2266 The State’s effort to contain the spread of behaviors injurious to human rights and the fundamental rules of civil coexistence corresponds to the requirement of watching over the common good. Legitimate public authority has the right and duty to inflict penalties commensurate with the gravity of the crime. The primary scope of the penalty is to redress the disorder caused by the offense. When his punishment is voluntarily accepted by the offender, it takes on the value of expiation. Moreover, punishment, in addition to preserving public order and the safety of persons, has a medicinal scope: as far as possible it should contribute to the correction of the offender.[67]
2267 The traditional teaching of the Church does not exclude, presupposing full ascertainment of the identity and responsibility of the offender, recourse to the death penalty, when this is the only practicable way to defend the lives of human beings effectively against the aggressor.
"If, instead, bloodless means are sufficient to defend against the aggressor and to protect the safety of persons, public authority should limit itself to such means, because they better correspond to the concrete conditions of the common good and are more in conformity to the dignity of the human person.
"Today, in fact, given the means at the State’s disposal to effectively repress crime by rendering inoffensive the one who has committed it, without depriving him definitively of the possibility of redeeming himself, cases of absolute necessity for suppression of the offender ‘today … are very rare, if not practically non-existent.’ [68]


#23

Also see “Capital Punishment: The Pope’s Position.”


#24

So then, does everyone agree that the state has the right to execute a person who may be a public danger? A threat to the physical safety of the community? That seems to be what the link says.

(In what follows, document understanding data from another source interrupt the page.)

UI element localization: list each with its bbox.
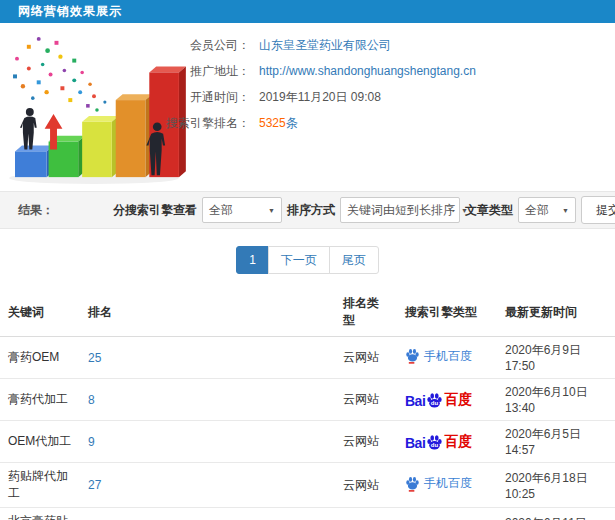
sort-filter-value: 关键词由短到长排序: [347, 202, 455, 219]
cell-engine-type: Baidu百度: [397, 421, 497, 463]
table-header-row: 关键词 排名 排名类型 搜索引擎类型 最新更新时间: [0, 288, 615, 337]
header-rank-type: 排名类型: [335, 288, 397, 337]
baidu-logo: Baidu百度: [405, 433, 472, 451]
sort-filter-select[interactable]: 关键词由短到长排序 ▼: [340, 197, 460, 223]
hero-section: 会员公司： 山东皇圣堂药业有限公司 推广地址： http://www.shand…: [0, 23, 615, 191]
cell-keyword: 药贴牌代加工: [0, 463, 80, 508]
baidu-paw-icon: [405, 348, 420, 364]
cell-updated: 2020年6月9日 17:50: [497, 337, 615, 379]
bar-orange: [116, 94, 153, 177]
engine-filter-label: 分搜索引擎查看: [113, 202, 197, 219]
cell-rank-type: 云网站: [335, 421, 397, 463]
baidu-logo-bai: Bai: [405, 393, 425, 409]
pagination-page-1[interactable]: 1: [236, 246, 269, 274]
page-title-bar: 网络营销效果展示: [0, 0, 615, 23]
bar-blue: [15, 146, 54, 178]
baidu-paw-icon: du: [426, 434, 443, 451]
table-row: 膏药OEM25云网站手机百度2020年6月9日 17:50: [0, 337, 615, 379]
chevron-down-icon: ▼: [562, 207, 569, 214]
article-type-select[interactable]: 全部 ▼: [518, 197, 576, 223]
rank-link[interactable]: 25: [88, 351, 101, 365]
cell-keyword: 膏药代加工: [0, 379, 80, 421]
open-time-label: 开通时间：: [160, 89, 250, 106]
page-title: 网络营销效果展示: [18, 4, 122, 18]
table-row: 药贴牌代加工27云网站手机百度2020年6月18日 10:25: [0, 463, 615, 508]
cell-keyword: OEM代加工: [0, 421, 80, 463]
table-row: OEM代加工9云网站Baidu百度2020年6月5日 14:57: [0, 421, 615, 463]
cell-updated: 2020年6月10日 13:40: [497, 379, 615, 421]
result-label: 结果：: [18, 202, 54, 219]
baidu-paw-icon: du: [426, 392, 443, 409]
baidu-logo-cn: 百度: [444, 433, 472, 451]
businessman-left: [20, 108, 37, 149]
cell-rank-type: 云网站: [335, 337, 397, 379]
bar-yellow: [82, 116, 119, 177]
cell-updated: 2020年6月5日 14:57: [497, 421, 615, 463]
chevron-down-icon: ▼: [268, 207, 275, 214]
info-row-open-time: 开通时间： 2019年11月20日 09:08: [160, 84, 476, 110]
baidu-logo-du: du: [431, 442, 439, 448]
submit-button[interactable]: 提交: [581, 196, 615, 224]
promo-url-link[interactable]: http://www.shandonghuangshengtang.cn: [259, 64, 476, 78]
cell-updated: 2020年6月18日 10:25: [497, 463, 615, 508]
keyword-ranking-table: 关键词 排名 排名类型 搜索引擎类型 最新更新时间 膏药OEM25云网站手机百度…: [0, 288, 615, 520]
account-info-panel: 会员公司： 山东皇圣堂药业有限公司 推广地址： http://www.shand…: [160, 32, 476, 136]
info-row-url: 推广地址： http://www.shandonghuangshengtang.…: [160, 58, 476, 84]
baidu-logo-cn: 百度: [444, 391, 472, 409]
engine-filter-select[interactable]: 全部 ▼: [202, 197, 282, 223]
rank-link[interactable]: 8: [88, 393, 95, 407]
cell-rank: 1: [80, 508, 335, 520]
header-keyword: 关键词: [0, 288, 80, 337]
cell-keyword: 膏药OEM: [0, 337, 80, 379]
engine-label: 手机百度: [424, 475, 472, 492]
confetti-dots: [13, 37, 106, 112]
cell-rank: 25: [80, 337, 335, 379]
open-time-value: 2019年11月20日 09:08: [259, 89, 381, 106]
pagination: 1 下一页 尾页: [0, 246, 615, 274]
engine-label: 手机百度: [424, 348, 472, 365]
baidu-paw-icon: [405, 476, 420, 492]
header-rank: 排名: [80, 288, 335, 337]
cell-rank-type: 云网站: [335, 379, 397, 421]
cell-rank: 8: [80, 379, 335, 421]
cell-engine-type: Baidu百度: [397, 379, 497, 421]
pagination-last[interactable]: 尾页: [329, 246, 379, 274]
cell-rank-type: 云网站: [335, 508, 397, 520]
rank-count-label: 搜索引擎排名：: [160, 115, 250, 132]
rank-count-unit: 条: [286, 116, 298, 130]
filter-bar: 结果： 分搜索引擎查看 全部 ▼ 排序方式 关键词由短到长排序 ▼ 文章类型 全…: [0, 191, 615, 229]
filter-controls: 分搜索引擎查看 全部 ▼ 排序方式 关键词由短到长排序 ▼ 文章类型 全部 ▼ …: [113, 196, 615, 224]
rank-link[interactable]: 9: [88, 435, 95, 449]
rank-count-number: 5325: [259, 116, 286, 130]
baidu-logo-bai: Bai: [405, 435, 425, 451]
table-row: 膏药代加工8云网站Baidu百度2020年6月10日 13:40: [0, 379, 615, 421]
company-link[interactable]: 山东皇圣堂药业有限公司: [259, 37, 391, 54]
mobile-baidu-logo: 手机百度: [405, 348, 472, 365]
header-updated: 最新更新时间: [497, 288, 615, 337]
article-type-value: 全部: [525, 202, 549, 219]
rank-link[interactable]: 27: [88, 478, 101, 492]
info-row-company: 会员公司： 山东皇圣堂药业有限公司: [160, 32, 476, 58]
cell-updated: 2020年6月11日 11:18: [497, 508, 615, 520]
cell-engine-type: 手机百度: [397, 337, 497, 379]
header-engine-type: 搜索引擎类型: [397, 288, 497, 337]
cell-keyword: 北京膏药贴牌: [0, 508, 80, 520]
table-row: 北京膏药贴牌1云网站Baidu百度2020年6月11日 11:18: [0, 508, 615, 520]
sort-filter-label: 排序方式: [287, 202, 335, 219]
rank-count-value: 5325条: [259, 115, 298, 132]
cell-engine-type: Baidu百度: [397, 508, 497, 520]
pagination-next[interactable]: 下一页: [268, 246, 330, 274]
engine-filter-value: 全部: [209, 202, 233, 219]
mobile-baidu-logo: 手机百度: [405, 475, 472, 492]
baidu-logo: Baidu百度: [405, 391, 472, 409]
info-row-rank-count: 搜索引擎排名： 5325条: [160, 110, 476, 136]
promo-url-label: 推广地址：: [160, 63, 250, 80]
company-label: 会员公司：: [160, 37, 250, 54]
page: 网络营销效果展示: [0, 0, 615, 520]
cell-engine-type: 手机百度: [397, 463, 497, 508]
baidu-logo-du: du: [431, 400, 439, 406]
cell-rank: 27: [80, 463, 335, 508]
article-type-label: 文章类型: [465, 202, 513, 219]
cell-rank: 9: [80, 421, 335, 463]
cell-rank-type: 云网站: [335, 463, 397, 508]
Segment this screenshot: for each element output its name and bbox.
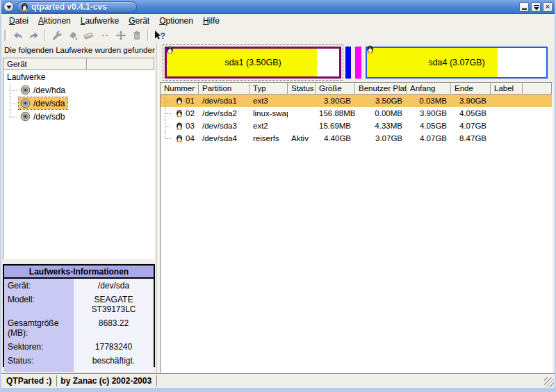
table-row-sda2[interactable]: 02 /dev/sda2 linux-swap 156.88MB 0.00MB …: [161, 107, 552, 120]
whats-this-button[interactable]: ?: [152, 28, 167, 42]
menu-geraet[interactable]: Gerät: [124, 15, 154, 27]
tree-item-dev-hda[interactable]: /dev/hda: [3, 83, 154, 97]
redo-icon: [28, 30, 40, 41]
col-nummer[interactable]: Nummer: [161, 83, 199, 95]
close-button[interactable]: ✕: [543, 2, 553, 12]
info-value-geraet: /dev/sda: [74, 279, 154, 293]
col-typ[interactable]: Typ: [250, 83, 288, 95]
drive-info-panel: Laufwerks-Informationen Gerät: /dev/sda …: [3, 264, 155, 367]
cell-nummer: 04: [186, 132, 195, 145]
cell-partition: /dev/sda3: [199, 120, 250, 132]
tree-branch: [165, 107, 173, 120]
maximize-icon: [534, 5, 539, 6]
col-status[interactable]: Status: [288, 83, 316, 95]
redo-button[interactable]: [26, 28, 42, 42]
cell-groesse: 15.69MB: [316, 120, 355, 132]
maximize-button[interactable]: [531, 2, 541, 12]
table-row-sda3[interactable]: 03 /dev/sda3 ext2 15.69MB 4.33MB 4.05GB …: [161, 120, 552, 132]
toolbar: ?: [1, 28, 555, 42]
cell-anfang: 4.07GB: [407, 132, 451, 145]
resize-dots-icon: [99, 30, 111, 41]
close-icon: ✕: [545, 3, 550, 10]
tux-penguin-icon: [366, 44, 374, 54]
cell-groesse: 156.88MB: [316, 107, 355, 120]
wrench-icon: [51, 30, 63, 41]
tree-branch: [165, 132, 173, 145]
titlebar[interactable]: qtparted v0.4.1-cvs ✕: [1, 0, 555, 14]
table-row-sda4[interactable]: 04 /dev/sda4 reiserfs Aktiv 4.40GB 3.07G…: [161, 132, 552, 145]
harddisk-icon: [20, 111, 31, 122]
format-button[interactable]: [65, 28, 81, 42]
cell-benutzer-platz: 0.00MB: [355, 107, 407, 120]
tree-root-laufwerke[interactable]: Laufwerke: [3, 71, 154, 83]
toolbar-separator: [44, 29, 46, 41]
info-label-gesamtgroesse: Gesamtgröße (MB):: [4, 316, 74, 340]
resize-grip[interactable]: [544, 377, 554, 387]
statusbar-credit: by Zanac (c) 2002-2003: [58, 375, 157, 386]
tree-item-dev-sdb[interactable]: /dev/sdb: [3, 110, 154, 123]
found-devices-label: Die folgenden Laufwerke wurden gefunden:: [3, 44, 155, 58]
info-value-gesamtgroesse: 8683.22: [74, 316, 154, 340]
partition-block-sda3[interactable]: [355, 47, 361, 79]
partition-block-sda2[interactable]: [345, 47, 351, 79]
col-label[interactable]: Label: [491, 83, 523, 95]
menu-aktionen[interactable]: Aktionen: [33, 15, 76, 27]
whats-this-icon: ?: [154, 30, 166, 41]
info-filler: [74, 368, 154, 372]
panel-splitter[interactable]: [155, 42, 160, 373]
qtparted-window: qtparted v0.4.1-cvs ✕ Datei Aktionen Lau…: [0, 0, 556, 392]
menu-hilfe[interactable]: Hilfe: [198, 15, 224, 27]
right-panel: sda1 (3.50GB) sda4 (3.07GB) Nummer Parti…: [160, 42, 555, 373]
partition-block-sda1[interactable]: sda1 (3.50GB): [165, 47, 341, 79]
info-label-geraet: Gerät:: [4, 279, 74, 293]
eraser-button[interactable]: [81, 28, 97, 42]
info-value-status: beschäftigt.: [74, 354, 154, 368]
window-menu-icon: [6, 6, 12, 9]
partition-chart-label: sda4 (3.07GB): [367, 48, 546, 77]
cell-typ: linux-swap: [250, 107, 288, 120]
device-tree-body: Laufwerke /dev/hda /dev/sda /de: [3, 70, 154, 259]
undo-button[interactable]: [10, 28, 26, 42]
move-icon: [115, 30, 126, 41]
device-label: /dev/sdb: [33, 112, 65, 122]
toolbar-handle[interactable]: [4, 30, 8, 41]
menu-optionen[interactable]: Optionen: [154, 15, 198, 27]
device-label: /dev/sda: [33, 99, 65, 108]
col-ende[interactable]: Ende: [451, 83, 491, 95]
col-anfang[interactable]: Anfang: [407, 83, 451, 95]
tree-item-dev-sda[interactable]: /dev/sda: [3, 97, 154, 110]
wrench-button[interactable]: [49, 28, 65, 42]
partition-block-sda4[interactable]: sda4 (3.07GB): [366, 47, 548, 79]
tux-penguin-icon: [176, 97, 183, 105]
window-menu-button[interactable]: [3, 1, 14, 12]
info-value-modell: SEAGATE ST39173LC: [74, 293, 154, 316]
eraser-icon: [83, 30, 95, 41]
device-label: /dev/hda: [33, 85, 65, 95]
col-partition[interactable]: Partition: [199, 83, 250, 95]
device-tree: Gerät Laufwerke /dev/hda /dev/sda: [3, 58, 155, 259]
drive-info-title: Laufwerks-Informationen: [4, 266, 154, 279]
partition-table: Nummer Partition Typ Status Größe Benutz…: [160, 82, 553, 373]
col-benutzer-platz[interactable]: Benutzer Platz: [355, 83, 407, 95]
trash-button[interactable]: [129, 28, 145, 42]
menu-datei[interactable]: Datei: [4, 15, 33, 27]
window-title: qtparted v0.4.1-cvs: [31, 2, 107, 12]
menu-laufwerke[interactable]: Laufwerke: [76, 15, 124, 27]
tree-branch: [165, 120, 173, 132]
cell-anfang: 3.90GB: [407, 107, 451, 120]
cell-groesse: 4.40GB: [316, 132, 355, 145]
format-icon: [67, 30, 79, 41]
table-row-sda1[interactable]: 01 /dev/sda1 ext3 3.90GB 3.50GB 0.03MB 3…: [161, 95, 552, 107]
device-column-header[interactable]: Gerät: [3, 58, 87, 70]
move-button[interactable]: [113, 28, 129, 42]
statusbar-app-label: QTParted :): [4, 375, 57, 386]
svg-text:?: ?: [160, 31, 165, 40]
title-capsule: qtparted v0.4.1-cvs: [17, 1, 137, 13]
col-groesse[interactable]: Größe: [316, 83, 355, 95]
minimize-button[interactable]: [519, 2, 529, 12]
tux-penguin-icon: [176, 122, 183, 130]
drive-info-grid: Gerät: /dev/sda Modell: SEAGATE ST39173L…: [4, 279, 154, 372]
resize-button[interactable]: [97, 28, 113, 42]
cell-nummer: 01: [186, 95, 195, 107]
tux-penguin-icon: [166, 45, 174, 54]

I could in principle agree to that, however I am not sure that society as a whole has a clear idea of what constitutes proportion between the taking of the life of the criminal and the benefit expected to the common good.

In other words, I could now see the theoretical possibility of a just execution, (however remote that may be) but I cannot conceive of any government that has ever sat in power anywhere that deserved the publics trust in such a decision, in that regard all fall short in my opinion.

The second part of my question is linked to the first: disagreement with the Catholic church in a matter of faith or morals could be sufficient reason for the state to execute an individual? In other words, are you stating that the individual who disagrees with Catholic doctrine may be considered in some way a public danger of sufficient criminal magnitude to merit execution?


#25

In other words, I could now see the theoretical possibility of a just execution, (however remote that may be) but I cannot conceive of any government that has ever sat in power anywhere that deserved the publics trust in such a decision, in that regard all fall short in my opinion.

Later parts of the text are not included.